I'm not an expert on rail junctions and such, but could the D/E-as-subway connector look something like this:
with Huntington-Newton/Needham trains using the Pearl St junction and Huntington-Fenway trains using the Washington St junction, and existing Fenway-Newton trains going straight through, with one station serving them all in the middle?
Need to avoid building 2 of everything such as that double-flanked junction. That's just too much disruption on a mission-critical block.
Here's a rough sketch, not-to-scale of what might work:
It's a superstation mixing and matching branches, so logic would dictate it be like Kenmore: 4 platform berths, diverging and merging traffic sorted before entering the platforms. So let's take that setup and stagger it a bit with offset platforms so it can all fit...a Kenmore stretched like taffy. Assume that the D and platform level remains in the existing cut and that the air rights overhang can be extended a little bit west to cover over the staggered platforms.
1. Huntington tunnel is dashed teal line. I picked an alignment that underpins the Riverway overpass, splits the parking lot at Brookline/Pearl, and doesn't knock over any townhouses. But assume that this could shift around umpteen different ways on further study.
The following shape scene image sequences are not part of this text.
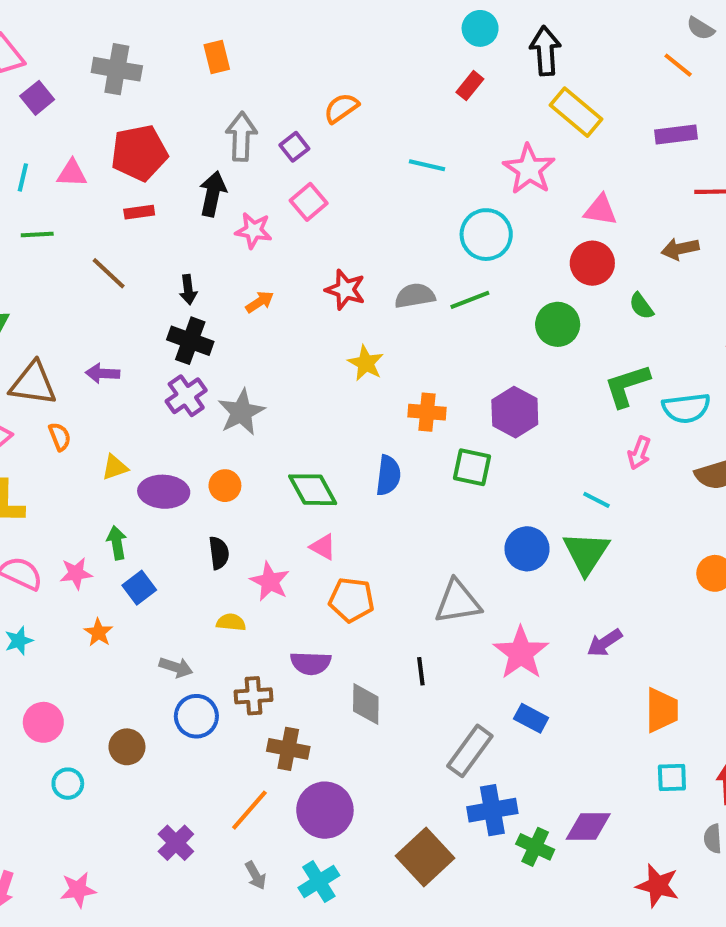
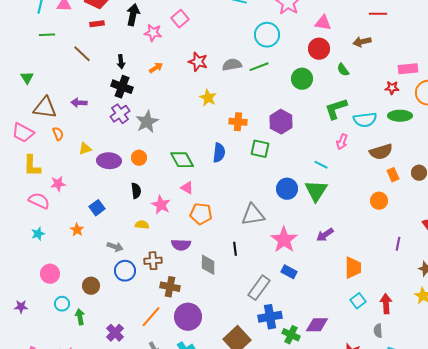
green arrow: (117, 543) -> (80, 317), moved
pink star: (76, 573) -> (58, 184), moved
cyan square: (672, 777) -> (358, 301), turned -35

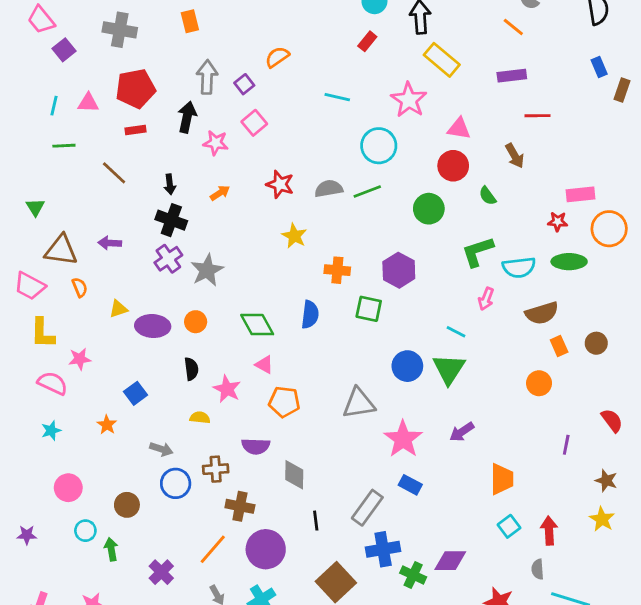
brown arrow: (362, 42) -> (515, 156), turned -108
black line: (235, 249) -> (316, 521), moved

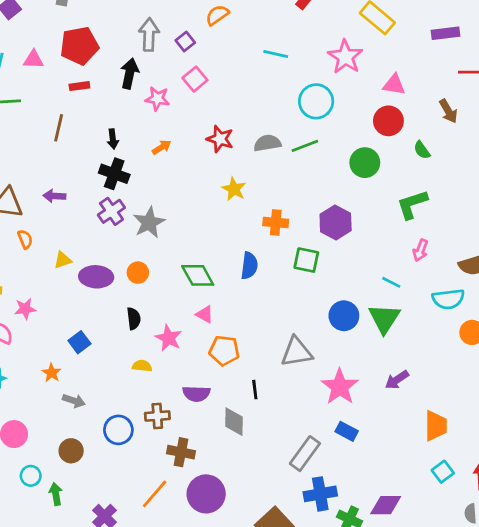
brown line: (114, 173) -> (59, 128), turned 60
cyan semicircle: (519, 267) -> (448, 299), moved
gray arrow: (161, 449) -> (74, 401), moved
black line: (316, 521) -> (255, 390), moved

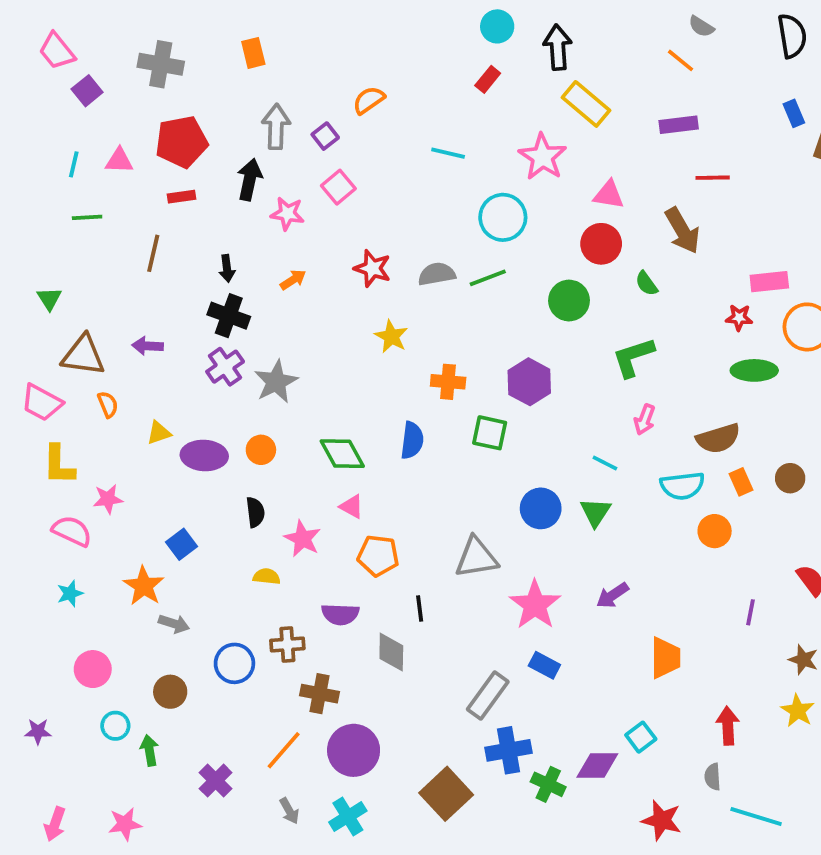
brown arrow: (448, 111) -> (682, 231), size x1.4
green triangle: (384, 319) -> (595, 512), size x0.7
orange star: (52, 373) -> (144, 586), size x1.5
cyan square: (443, 472) -> (641, 737), moved

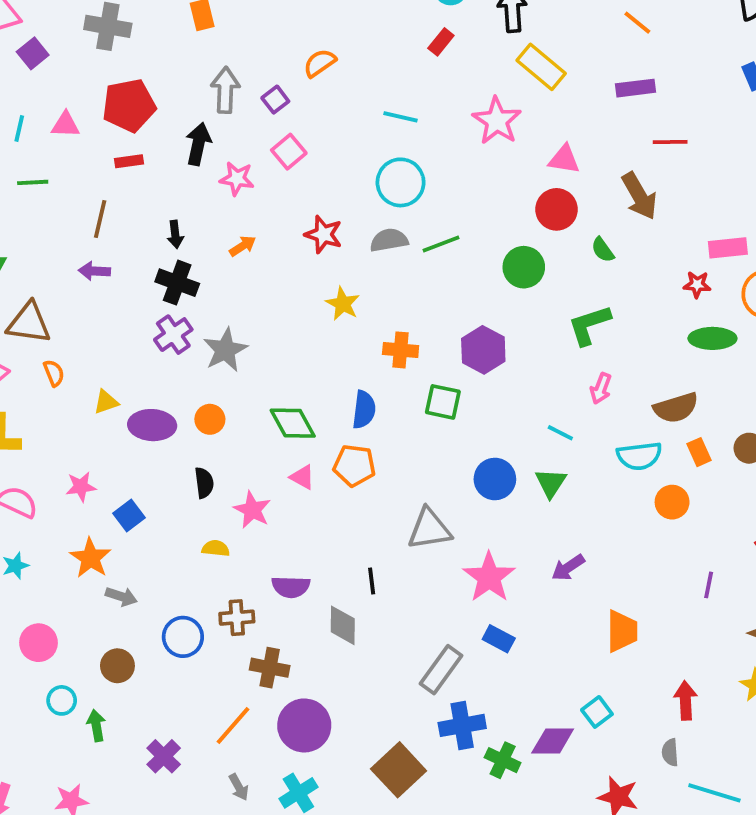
cyan circle: (503, 217) -> (401, 182), moved
purple arrow: (148, 346) -> (94, 271), moved
pink star: (108, 499) -> (81, 487), moved
orange pentagon: (378, 556) -> (354, 466), moved

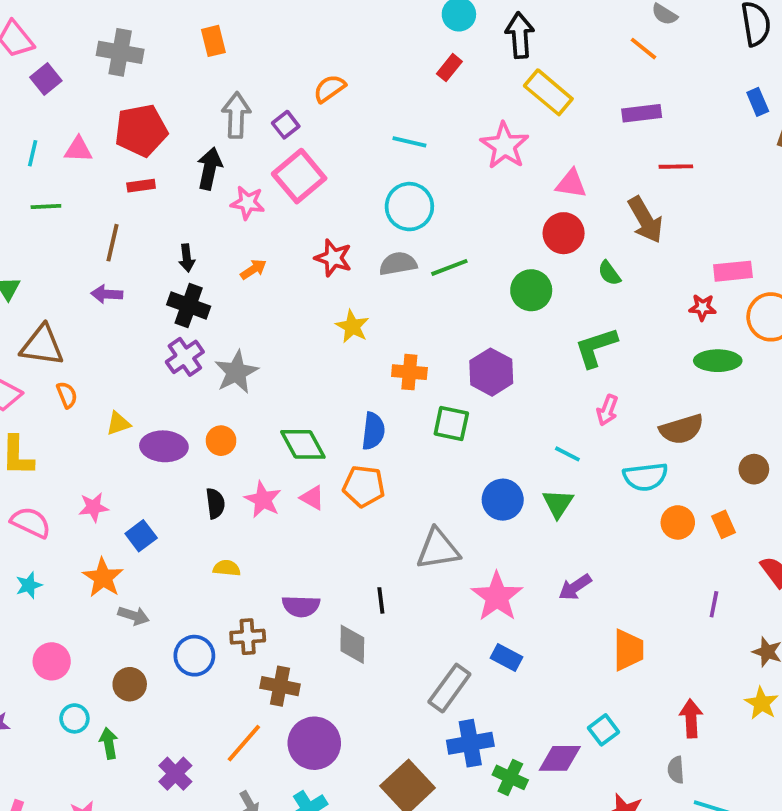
pink square: (289, 152) -> (299, 176), size x1.5
orange rectangle: (699, 452) -> (723, 524), moved
pink star: (252, 510) -> (263, 500), moved

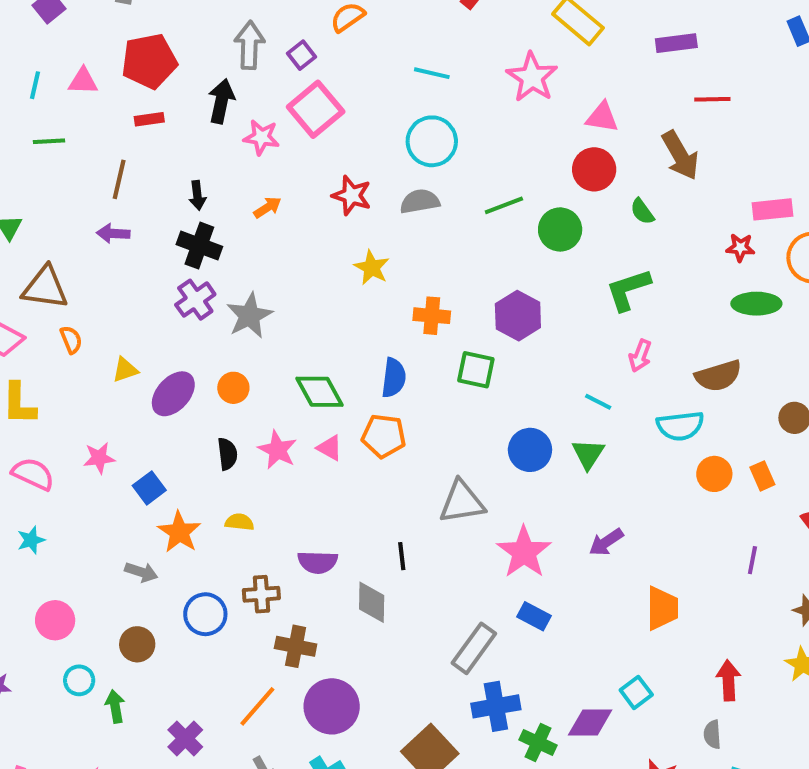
green line: (449, 267) -> (504, 205), moved
purple ellipse: (164, 446) -> (173, 394), turned -51
orange star: (103, 578) -> (179, 532), moved

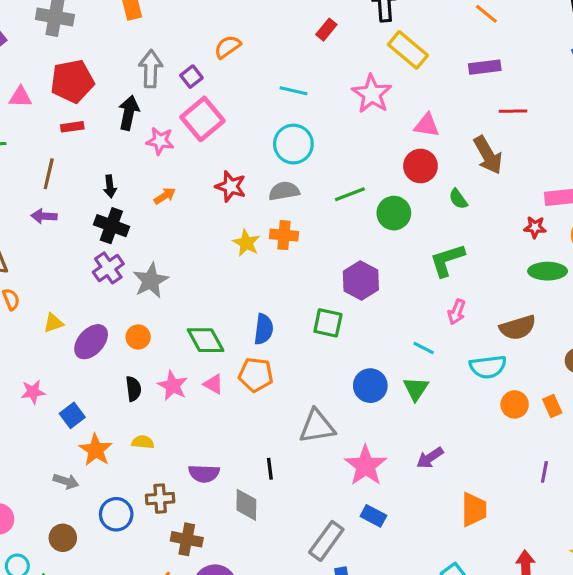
orange cross: (432, 316) -> (284, 235), moved

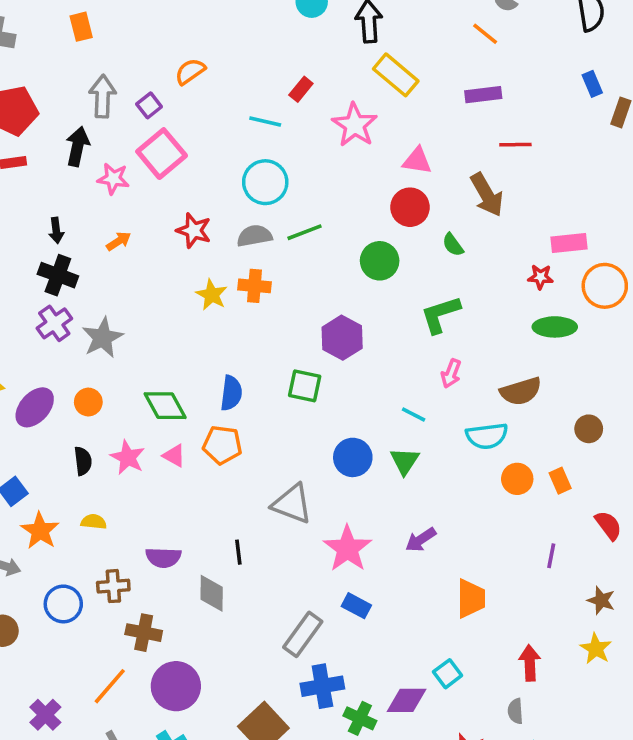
red rectangle: (326, 30) -> (301, 89), moved
green line: (350, 194) -> (305, 232), moved
gray triangle: (317, 426) -> (292, 504), turned 30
2. Dashed blue and purple lines are flyover/flyunders for the bi-directional junction. Assume this is approximate configuration too, but you get the general idea. The merging/diverging tunnels pull up alongside the D tracks in a slip ramp-like setup. Assume that that D outbound-to-Huntington inbound track can be widened out a a much wider loop half-loop under the Kent/Station St. intersection and passing under the westerly platforms to avoid the other tunnels and keep this all at ground + shallow duck-under level without stacking tunnels (I should've done that on the drawing, but forgot).
3. The Forest Hills branch is all-streetcar. Basically a negotiable variation of retained D-to-E surface trackage. And an at-grade junction at the surface that simply turns right out to/from Pearl. At-grade is OK because this is the lightest-frequency configuration and grade separated territory stays grade separated.
4. Platform pair 1 is basically the current platforms, shifted maybe a few feet east. All westbound branches feeding in/out of the Huntington tunnel use this pair out of necessity.
5. Platform pair 2 is underneath the current garage air rights, other side of the slip-ramp junction. All Kenmore-Huntington circuit service uses this pair out of necessity, and the inner tracks are free for passing to/from Platform pair 1.
6. Any service patterns that don't have an outright routing dependency on which pair of platforms they have to use, such as thru-and-thru Kenmore<-->D, get divvied up between the two platform pairs in whatever load-balancing setup makes sense.
7. Because of the duck-unders, you can draw a straight-line surface walkway between platform pairs (dotted white lines). Sort of longish, but logical. And then I just added an inbound/outbound overpass that doubles as an exit out of the cut to the Kent/Station St. intersection and whatever's upstairs in the air rights. Full fare-controlled station.
Only thing I haven't figured out is dispatching this so there's no scenario where a train (esp. an inbound) at Platform pair 1 is going to hold up a train bound for Platform pair 2. Since the block narrows a bit here you aren't going to be able to put passing tracks like you have around the other set of platforms, meaning there's a little bit of at-grade traffic management to do here.
That's probably a caveat solved by choosing carefully what service patterns get assigned to which platform pair, and my head hurts trying to do that math so let's just call that a dispatching TBD. "Software", not "hardware" in terms of the build. Any which way you are never stopped behind a train on the Kenmore<-->Huntington circuit through the parallel downtown subways and your probable Urban Ring boomerang routing, and that's the important part and potentially heaviest service pattern. Forest Hills, Riverside, and/or Needham are just plain old branches. FH and Needham likely with lighter frequency and shorter trains than Riverside.
Any way you slice it the volumes are still lower at BV than Kenmore so some partial at-grade traffic management doesn't foul anything important. Remember, the Central Subway just got a heaping shitload more capacity with the Huntington downtown bypass and the equally likely Urban Ring downtown bypass. If 1 every X happenstance trains has to pause because of an unloading train on the platform in front of it, they now have the breathing room to recover that loss en route to downtown instead of compounding it.
It's not perfect, but it solves for the "build 2 of everything" conundrum and doesn't disrupt the footprint of the block too much with this bi-directional junction stacked on itself under the widest point of the that disposable air rights garage. And Forest Hills just uses the dirt-simplest turnout, likely recycled from previously-existing D-to-E surface tracks, for its much-shortened and much sped-up journey to the streets.